AI face change once again brush burst the circle of friends, the recent cloud graduation is at the time, the various technology companies homeward launched their own AI face-changing technology, the result was played by students bad! Face change this matter must not be less than the industry big wigs! It has to be said that good-looking is gender-neutral, The brother of Yan Hong full score!
On closer inspection, AI face change technology in recent years or mature a lot, the overall face fit, detail handling has significantly improved. Recently, Deepfake has once again made an important breakthrough. Disney is understood to have released a new study claiming that its face-swapping technology is at the highest level in the industry.
From the effect map, it is true that a little pick not fault!
It is understood that Disney Research, in collaboration with the Federal Institute of Technology zurich, has developed a new algorithm based on GAN that automatically enables face exchange in images/videos while guaranteeing millions of levels of high resolution.
More notably, the study is now initially planned for Hollywood blockbuster production, which is said to improve film quality and post-production costs.
Deepfake into hollywood blockbusters
Face exchange is not uncommon in the film industry. In some Hollywood blockbusters, it’s often used to use stand-in actors to perform professional, difficult moves. Post-production can cost a lot of money to ensure the effect of the film. However, common computer graphics synthesis technology, the effect is often poor, and even refurbished remake.
This is a very large cost of time and money, so Disney has specially conducted this collaborative study in conjunction with the Federal Institute of Technology zucrich.
Recently, Disney said it was working on a new face-swapping technology that could be used in movies or TV series. They claim the technology produces high-resolution, realistic images/videos during face exchange, making it ideal for large-screen playback.
Local fusion is more tested with the technical difficulty of changing faces.

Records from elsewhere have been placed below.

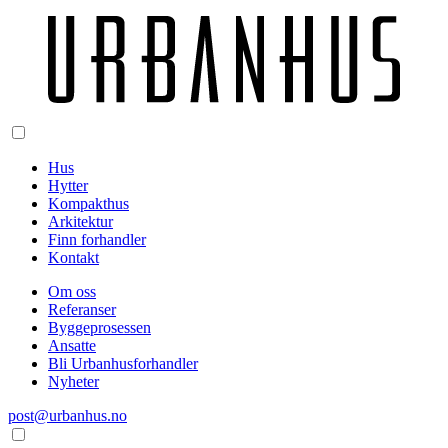
Hus
Hytter
Kompakthus
Arkitektur
Finn forhandler
Kontakt
Om oss
Referanser
Byggeprosessen
Ansatte
Bli Urbanhusforhandler
Nyheter
post@urbanhus.no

To test the algorithm’s performance, the researchers did not fuse local organs such as the eyes and lips of the face, and the effect was amazing.
Based on Figure 1, Figure 2 and 3 respectively carried out the lip and eye of the local face fusion, you can see the local fusion degree is very high, high-definition, natural, can not see a bit of cracks. It also fits in real time with lip shake, without a jump. And researchers have confirmed that face exchange in videos generally works better than still images.
The fusion advantage of local face exchange in dynamic video is very necessary in a movie scene.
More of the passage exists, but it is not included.